Bukan hal mudah melaksanakan dakwah pendidikan kala itu. Sebab harus berhadapan dengan penjajah Belanda dan Jepang. Ditambah lagi kondisi ekonomi kala itu sungguh penuh kesulitan. Namun Hb Idrus optimistis menjadi penopang ekonomi Alkhairaat.
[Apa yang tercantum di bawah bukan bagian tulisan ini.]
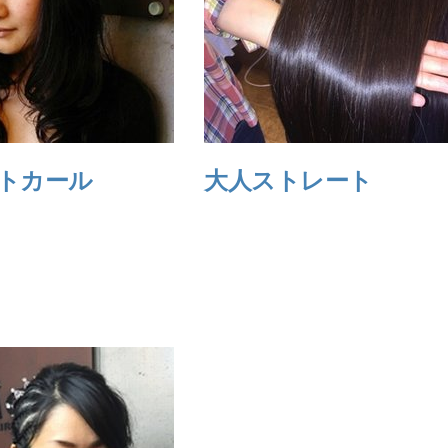
トカール
大人ストレート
Berbekal ikhtiar dan tawakal, dia menjadi penanggung jawab yang menghidupkan dan menumbuhkan ekonomi Alkhairaat serta menjamin penyelenggaraan pendidikan dan keberlangsungan guru.

Apakah murid dan santri Alkhairaat ketika itu dipungut biaya?

Berdasarkan penjelasan Sayid Zen bin Umar Smith yang menulis kisah hidup ‘Sang Mutiara’, mereka tidak dipungut biaya. Manajemen pendidikan merujuk kepada sistem madrasah di Arab. Siapapun yang mau belajar silakan datang dan ikuti segala aturan yang ada.

 

Pendidikan dan cinta

Yang menarik dari gaya mendidik Hb Idrus adalah, dia bukan sekadar menyebarluaskan ilmu, tapi juga cinta. Cinta kepada sesama manusia, saudara atau ukhuwah. Dengan begitu, satu sama lain harus saling menghormati, menguatkan (yasyuddu ba’dhuhum ba’dha).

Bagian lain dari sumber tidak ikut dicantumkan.